A speech synthesizer might render this table as follows:

"Caption: Web pages Analyzed by Agency Heads
Summary: This table charts the number of Web pages analyzed by each agency head, what kind of media the pages contain, and whether or not the page is part of the Executive Branch.
Name: A. Jackson, number of pages: 20, Type: text, images, Executive Branch: No
Name: B. Franklin, number of pages: 10, Type: text, images, video, Executive Branch: Yes"

For more sophisticated tables, like scientific or financial tables that contain a lot of discreet data, use the scope attribute instead of the header attribute. The above example shows how table headers can associate data cells with header id's; scope allows more complex association because it takes attributes for row, col, rowgroup, and colgroup. In other words, scope allows you to group cells together for rendering through another device, which is useful if there is a lot of information. Spoken rendering of the table below will be identical to the table above.

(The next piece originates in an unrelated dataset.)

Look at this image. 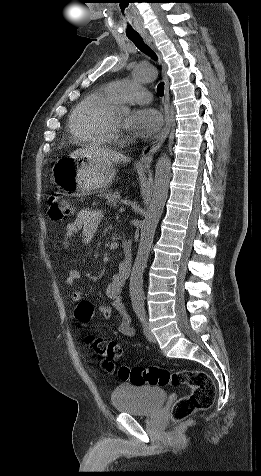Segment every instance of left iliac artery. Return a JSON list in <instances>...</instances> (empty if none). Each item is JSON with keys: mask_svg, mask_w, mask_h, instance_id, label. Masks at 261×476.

<TABLE border="1" summary="This table charts ...">
<CAPTION>Web pages Analyzed by Agency Heads</CAPTION>
<TR>
<TH scope="col">Agency Head</TH>
<TH scope="col">Number of Pages</TH>
<TH scope="col" abbr="Type">Media</TH>
<TH scope="col">Executive Branch?</TH>
<TR>
<TD>A. Jackson</TD> <TD>20</TD>
<TD>text, images</TD> <TD>No</TD>
<TR>
<TD>B. Franklin</TD> <TD>10</TD>
<TD>text,images, video</TD> <TD>Yes</TD>
</TABLE>

For more information on the use of attributes within tables, see the WAI's tips on working with tables.

A word about using tables for layout: if a table is necessary for laying out a Web page, the guidelines say that the table should "linearize." That means that the contents of the cells should render as a series of paragraphs from the top to the bottom of the page. Cells should make sense when read in row order and should include structural elements, creating paragraphs, headings, and lists.

Why Section 508 Works

Since the discourse over creating accessible Web pages began, the standards organizations that helped inform the new Federal rules have stressed the separation of design and content. If the Internet is to reach its full potential, content will need to be authored so that it can be rendered by a broad array of devices: browsers, assistive technologies, PDAs, and devices that have yet to be imagined. Only by separating content from design will this be possible.

By following the rules in Section 508, you will be doing more than providing access for those with disabilities; you will be creating content that is available to all users, no matter what devices are used to read it.